Provided records:
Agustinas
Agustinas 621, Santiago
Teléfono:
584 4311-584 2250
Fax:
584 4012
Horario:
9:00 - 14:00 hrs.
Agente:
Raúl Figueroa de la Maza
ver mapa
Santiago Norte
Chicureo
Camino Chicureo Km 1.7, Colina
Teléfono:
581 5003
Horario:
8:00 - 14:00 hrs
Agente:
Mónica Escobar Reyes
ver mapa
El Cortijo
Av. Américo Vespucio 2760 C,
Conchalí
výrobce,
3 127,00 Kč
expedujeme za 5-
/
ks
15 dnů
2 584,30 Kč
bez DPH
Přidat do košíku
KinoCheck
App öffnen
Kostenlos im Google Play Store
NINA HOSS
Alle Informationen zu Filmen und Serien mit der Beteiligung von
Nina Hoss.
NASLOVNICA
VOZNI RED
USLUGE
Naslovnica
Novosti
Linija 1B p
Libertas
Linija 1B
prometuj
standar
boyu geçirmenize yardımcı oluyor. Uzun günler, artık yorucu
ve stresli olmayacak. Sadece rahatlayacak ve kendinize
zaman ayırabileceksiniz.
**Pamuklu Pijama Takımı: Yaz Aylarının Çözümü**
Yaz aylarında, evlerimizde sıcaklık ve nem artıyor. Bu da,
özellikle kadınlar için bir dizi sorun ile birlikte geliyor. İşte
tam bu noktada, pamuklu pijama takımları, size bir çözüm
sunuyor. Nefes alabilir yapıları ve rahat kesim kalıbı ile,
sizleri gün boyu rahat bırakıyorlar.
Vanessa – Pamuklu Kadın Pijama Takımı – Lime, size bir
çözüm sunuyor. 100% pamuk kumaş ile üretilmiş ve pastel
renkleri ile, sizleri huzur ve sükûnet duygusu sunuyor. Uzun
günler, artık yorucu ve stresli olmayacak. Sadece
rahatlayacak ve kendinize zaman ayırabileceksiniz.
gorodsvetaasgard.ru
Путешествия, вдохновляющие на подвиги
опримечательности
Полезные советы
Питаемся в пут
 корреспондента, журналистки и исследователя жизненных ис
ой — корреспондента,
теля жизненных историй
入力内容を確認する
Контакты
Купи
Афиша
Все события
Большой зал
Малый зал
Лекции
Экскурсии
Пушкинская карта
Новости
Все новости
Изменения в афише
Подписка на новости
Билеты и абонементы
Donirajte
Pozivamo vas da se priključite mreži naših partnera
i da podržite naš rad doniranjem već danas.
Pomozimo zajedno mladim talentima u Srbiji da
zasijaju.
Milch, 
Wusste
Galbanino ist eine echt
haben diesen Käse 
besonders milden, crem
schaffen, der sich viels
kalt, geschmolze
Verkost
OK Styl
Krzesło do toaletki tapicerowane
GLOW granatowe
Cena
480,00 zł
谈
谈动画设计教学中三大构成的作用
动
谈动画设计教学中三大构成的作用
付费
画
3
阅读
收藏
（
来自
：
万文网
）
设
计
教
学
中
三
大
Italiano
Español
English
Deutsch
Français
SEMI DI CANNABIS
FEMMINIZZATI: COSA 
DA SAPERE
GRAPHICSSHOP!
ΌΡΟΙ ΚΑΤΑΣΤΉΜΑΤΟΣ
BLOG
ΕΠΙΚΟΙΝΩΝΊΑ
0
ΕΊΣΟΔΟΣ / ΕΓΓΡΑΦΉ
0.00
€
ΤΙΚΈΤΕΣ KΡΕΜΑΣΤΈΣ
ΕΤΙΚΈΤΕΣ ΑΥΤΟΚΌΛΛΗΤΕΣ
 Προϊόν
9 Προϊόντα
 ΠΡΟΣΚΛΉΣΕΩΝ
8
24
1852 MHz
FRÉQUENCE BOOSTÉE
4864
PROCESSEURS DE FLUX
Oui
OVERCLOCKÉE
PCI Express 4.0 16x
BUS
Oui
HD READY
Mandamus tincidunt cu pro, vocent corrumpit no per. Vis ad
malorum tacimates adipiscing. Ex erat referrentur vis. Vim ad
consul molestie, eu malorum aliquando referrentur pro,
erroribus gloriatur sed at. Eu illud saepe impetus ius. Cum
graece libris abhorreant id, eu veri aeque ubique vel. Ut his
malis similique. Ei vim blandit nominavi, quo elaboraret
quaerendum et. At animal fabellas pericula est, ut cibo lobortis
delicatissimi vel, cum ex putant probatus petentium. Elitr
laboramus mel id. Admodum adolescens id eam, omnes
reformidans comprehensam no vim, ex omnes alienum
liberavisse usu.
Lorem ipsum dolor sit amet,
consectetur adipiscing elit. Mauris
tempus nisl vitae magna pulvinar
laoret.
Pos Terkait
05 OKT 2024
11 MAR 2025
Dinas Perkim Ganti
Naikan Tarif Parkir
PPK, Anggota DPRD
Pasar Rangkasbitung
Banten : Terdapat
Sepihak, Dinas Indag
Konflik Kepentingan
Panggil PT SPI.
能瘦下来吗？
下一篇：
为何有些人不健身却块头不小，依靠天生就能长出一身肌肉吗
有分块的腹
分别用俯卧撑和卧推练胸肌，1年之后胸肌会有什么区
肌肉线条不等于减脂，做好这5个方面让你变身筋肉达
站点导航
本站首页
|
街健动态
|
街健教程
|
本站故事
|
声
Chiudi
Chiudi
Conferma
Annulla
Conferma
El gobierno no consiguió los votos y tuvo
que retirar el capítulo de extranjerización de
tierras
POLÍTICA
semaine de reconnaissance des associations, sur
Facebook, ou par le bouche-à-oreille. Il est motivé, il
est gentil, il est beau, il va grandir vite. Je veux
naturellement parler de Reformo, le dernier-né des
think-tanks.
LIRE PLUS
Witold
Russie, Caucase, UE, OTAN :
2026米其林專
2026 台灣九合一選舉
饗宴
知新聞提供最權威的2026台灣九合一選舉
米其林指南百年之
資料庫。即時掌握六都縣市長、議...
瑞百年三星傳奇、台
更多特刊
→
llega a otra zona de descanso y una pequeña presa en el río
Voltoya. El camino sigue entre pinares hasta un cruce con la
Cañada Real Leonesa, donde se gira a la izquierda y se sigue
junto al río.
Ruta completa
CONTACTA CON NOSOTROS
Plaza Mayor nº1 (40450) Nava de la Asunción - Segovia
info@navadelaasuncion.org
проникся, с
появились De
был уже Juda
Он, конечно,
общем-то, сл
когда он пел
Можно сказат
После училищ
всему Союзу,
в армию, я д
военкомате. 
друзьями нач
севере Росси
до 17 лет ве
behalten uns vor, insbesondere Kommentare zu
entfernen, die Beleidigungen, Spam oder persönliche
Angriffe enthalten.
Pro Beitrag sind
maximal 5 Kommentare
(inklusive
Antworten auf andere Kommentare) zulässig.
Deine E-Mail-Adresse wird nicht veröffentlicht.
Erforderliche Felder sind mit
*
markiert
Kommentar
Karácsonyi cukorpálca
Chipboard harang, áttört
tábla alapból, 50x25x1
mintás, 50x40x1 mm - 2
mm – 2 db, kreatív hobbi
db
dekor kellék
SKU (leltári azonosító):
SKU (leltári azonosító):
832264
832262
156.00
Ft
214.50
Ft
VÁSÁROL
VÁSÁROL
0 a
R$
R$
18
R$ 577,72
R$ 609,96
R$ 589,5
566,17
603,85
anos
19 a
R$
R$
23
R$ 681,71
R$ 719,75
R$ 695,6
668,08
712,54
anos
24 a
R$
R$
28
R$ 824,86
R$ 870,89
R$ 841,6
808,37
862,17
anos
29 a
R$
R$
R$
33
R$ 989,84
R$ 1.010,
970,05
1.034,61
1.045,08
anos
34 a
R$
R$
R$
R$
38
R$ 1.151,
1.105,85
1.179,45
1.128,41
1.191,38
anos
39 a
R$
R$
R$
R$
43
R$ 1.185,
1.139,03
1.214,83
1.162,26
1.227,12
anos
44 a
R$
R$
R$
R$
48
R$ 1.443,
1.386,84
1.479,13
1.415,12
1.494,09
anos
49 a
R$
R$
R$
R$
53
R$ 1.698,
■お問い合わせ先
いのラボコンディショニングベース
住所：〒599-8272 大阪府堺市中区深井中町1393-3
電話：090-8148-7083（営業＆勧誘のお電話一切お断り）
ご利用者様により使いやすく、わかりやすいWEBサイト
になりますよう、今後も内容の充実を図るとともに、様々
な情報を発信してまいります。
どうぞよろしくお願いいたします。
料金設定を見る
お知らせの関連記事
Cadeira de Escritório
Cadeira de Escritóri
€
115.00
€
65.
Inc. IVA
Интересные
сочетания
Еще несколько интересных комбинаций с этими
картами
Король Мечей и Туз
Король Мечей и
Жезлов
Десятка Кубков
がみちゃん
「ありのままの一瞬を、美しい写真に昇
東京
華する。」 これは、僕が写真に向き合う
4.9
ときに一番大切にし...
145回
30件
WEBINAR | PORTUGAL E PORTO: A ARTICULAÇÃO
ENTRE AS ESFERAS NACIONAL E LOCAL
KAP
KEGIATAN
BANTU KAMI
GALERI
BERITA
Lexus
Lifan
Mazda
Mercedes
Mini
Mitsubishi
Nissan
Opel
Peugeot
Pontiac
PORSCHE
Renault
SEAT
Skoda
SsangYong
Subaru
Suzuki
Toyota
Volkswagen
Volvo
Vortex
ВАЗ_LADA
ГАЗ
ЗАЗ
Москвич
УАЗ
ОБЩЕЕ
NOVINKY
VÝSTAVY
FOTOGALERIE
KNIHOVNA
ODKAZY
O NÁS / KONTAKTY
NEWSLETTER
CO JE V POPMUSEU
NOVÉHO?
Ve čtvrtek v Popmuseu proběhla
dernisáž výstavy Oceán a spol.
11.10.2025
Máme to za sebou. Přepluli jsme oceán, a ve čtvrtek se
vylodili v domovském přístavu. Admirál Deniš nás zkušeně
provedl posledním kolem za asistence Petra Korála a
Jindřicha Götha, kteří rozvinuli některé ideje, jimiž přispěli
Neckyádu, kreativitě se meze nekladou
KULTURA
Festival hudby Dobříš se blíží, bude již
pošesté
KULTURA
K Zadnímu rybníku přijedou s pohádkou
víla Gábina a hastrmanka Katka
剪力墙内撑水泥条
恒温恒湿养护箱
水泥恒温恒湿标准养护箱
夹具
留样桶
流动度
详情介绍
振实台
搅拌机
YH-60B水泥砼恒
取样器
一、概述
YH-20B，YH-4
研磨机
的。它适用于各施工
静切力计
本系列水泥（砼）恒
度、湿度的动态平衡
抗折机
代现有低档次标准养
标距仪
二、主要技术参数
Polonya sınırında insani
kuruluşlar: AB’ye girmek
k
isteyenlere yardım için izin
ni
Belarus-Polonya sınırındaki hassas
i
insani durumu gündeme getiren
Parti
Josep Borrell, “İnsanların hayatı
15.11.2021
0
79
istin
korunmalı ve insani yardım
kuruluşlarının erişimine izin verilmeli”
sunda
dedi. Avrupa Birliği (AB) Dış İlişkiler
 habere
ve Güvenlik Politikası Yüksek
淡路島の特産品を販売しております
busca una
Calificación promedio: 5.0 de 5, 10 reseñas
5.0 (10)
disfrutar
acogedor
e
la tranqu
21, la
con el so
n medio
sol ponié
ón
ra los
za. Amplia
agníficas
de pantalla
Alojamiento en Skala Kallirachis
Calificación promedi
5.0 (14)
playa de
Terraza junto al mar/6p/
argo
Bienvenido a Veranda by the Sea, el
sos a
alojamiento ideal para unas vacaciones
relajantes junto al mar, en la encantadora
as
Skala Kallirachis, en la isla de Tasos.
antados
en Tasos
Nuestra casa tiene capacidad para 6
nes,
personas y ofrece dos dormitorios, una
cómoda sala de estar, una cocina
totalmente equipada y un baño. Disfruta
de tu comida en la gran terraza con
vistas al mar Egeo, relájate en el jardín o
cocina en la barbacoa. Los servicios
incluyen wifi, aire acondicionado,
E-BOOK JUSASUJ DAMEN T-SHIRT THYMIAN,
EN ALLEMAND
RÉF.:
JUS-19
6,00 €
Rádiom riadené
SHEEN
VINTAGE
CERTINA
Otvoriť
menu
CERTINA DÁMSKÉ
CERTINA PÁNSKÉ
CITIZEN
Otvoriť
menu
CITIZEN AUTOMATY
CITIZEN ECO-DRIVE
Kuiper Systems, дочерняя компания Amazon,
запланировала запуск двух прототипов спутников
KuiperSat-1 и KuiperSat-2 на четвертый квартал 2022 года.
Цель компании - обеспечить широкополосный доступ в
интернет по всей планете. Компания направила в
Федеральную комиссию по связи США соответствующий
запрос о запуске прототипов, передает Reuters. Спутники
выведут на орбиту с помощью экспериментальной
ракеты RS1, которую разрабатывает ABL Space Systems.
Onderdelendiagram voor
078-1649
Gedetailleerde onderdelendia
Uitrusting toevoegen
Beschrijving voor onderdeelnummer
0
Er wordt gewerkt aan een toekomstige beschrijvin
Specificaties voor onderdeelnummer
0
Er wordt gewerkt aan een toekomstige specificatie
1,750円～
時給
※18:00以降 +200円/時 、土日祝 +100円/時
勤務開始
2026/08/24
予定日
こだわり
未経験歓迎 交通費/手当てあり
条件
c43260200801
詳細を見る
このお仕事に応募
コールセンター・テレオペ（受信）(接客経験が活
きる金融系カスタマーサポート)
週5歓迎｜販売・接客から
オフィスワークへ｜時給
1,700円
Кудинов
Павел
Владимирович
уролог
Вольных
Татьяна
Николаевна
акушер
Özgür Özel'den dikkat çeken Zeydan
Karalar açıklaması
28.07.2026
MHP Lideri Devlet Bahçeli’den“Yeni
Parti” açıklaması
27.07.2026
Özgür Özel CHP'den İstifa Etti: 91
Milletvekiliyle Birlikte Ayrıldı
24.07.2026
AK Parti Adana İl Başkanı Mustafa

Work instruction: With the line holding "Jindřicha Götha, kteří" as the first and the line holding "интернет по всей" as the last, set down that range of the entries above exactly, and nothing else.

Solution for this exercise:
Jindřicha Götha, kteří rozvinuli některé ideje, jimiž přispěli
Neckyádu, kreativitě se meze nekladou
KULTURA
Festival hudby Dobříš se blíží, bude již
pošesté
KULTURA
K Zadnímu rybníku přijedou s pohádkou
víla Gábina a hastrmanka Katka
剪力墙内撑水泥条
恒温恒湿养护箱
水泥恒温恒湿标准养护箱
夹具
留样桶
流动度
详情介绍
振实台
搅拌机
YH-60B水泥砼恒
取样器
一、概述
YH-20B，YH-4
研磨机
的。它适用于各施工
静切力计
本系列水泥（砼）恒
度、湿度的动态平衡
抗折机
代现有低档次标准养
标距仪
二、主要技术参数
Polonya sınırında insani
kuruluşlar: AB’ye girmek
k
isteyenlere yardım için izin
ni
Belarus-Polonya sınırındaki hassas
i
insani durumu gündeme getiren
Parti
Josep Borrell, “İnsanların hayatı
15.11.2021
0
79
istin
korunmalı ve insani yardım
kuruluşlarının erişimine izin verilmeli”
sunda
dedi. Avrupa Birliği (AB) Dış İlişkiler
 habere
ve Güvenlik Politikası Yüksek
淡路島の特産品を販売しております
busca una
Calificación promedio: 5.0 de 5, 10 reseñas
5.0 (10)
disfrutar
acogedor
e
la tranqu
21, la
con el so
n medio
sol ponié
ón
ra los
za. Amplia
agníficas
de pantalla
Alojamiento en Skala Kallirachis
Calificación promedi
5.0 (14)
playa de
Terraza junto al mar/6p/
argo
Bienvenido a Veranda by the Sea, el
sos a
alojamiento ideal para unas vacaciones
relajantes junto al mar, en la encantadora
as
Skala Kallirachis, en la isla de Tasos.
antados
en Tasos
Nuestra casa tiene capacidad para 6
nes,
personas y ofrece dos dormitorios, una
cómoda sala de estar, una cocina
totalmente equipada y un baño. Disfruta
de tu comida en la gran terraza con
vistas al mar Egeo, relájate en el jardín o
cocina en la barbacoa. Los servicios
incluyen wifi, aire acondicionado,
E-BOOK JUSASUJ DAMEN T-SHIRT THYMIAN,
EN ALLEMAND
RÉF.:
JUS-19
6,00 €
Rádiom riadené
SHEEN
VINTAGE
CERTINA
Otvoriť
menu
CERTINA DÁMSKÉ
CERTINA PÁNSKÉ
CITIZEN
Otvoriť
menu
CITIZEN AUTOMATY
CITIZEN ECO-DRIVE
Kuiper Systems, дочерняя компания Amazon,
запланировала запуск двух прототипов спутников
KuiperSat-1 и KuiperSat-2 на четвертый квартал 2022 года.
Цель компании - обеспечить широкополосный доступ в
интернет по всей планете. Компания направила в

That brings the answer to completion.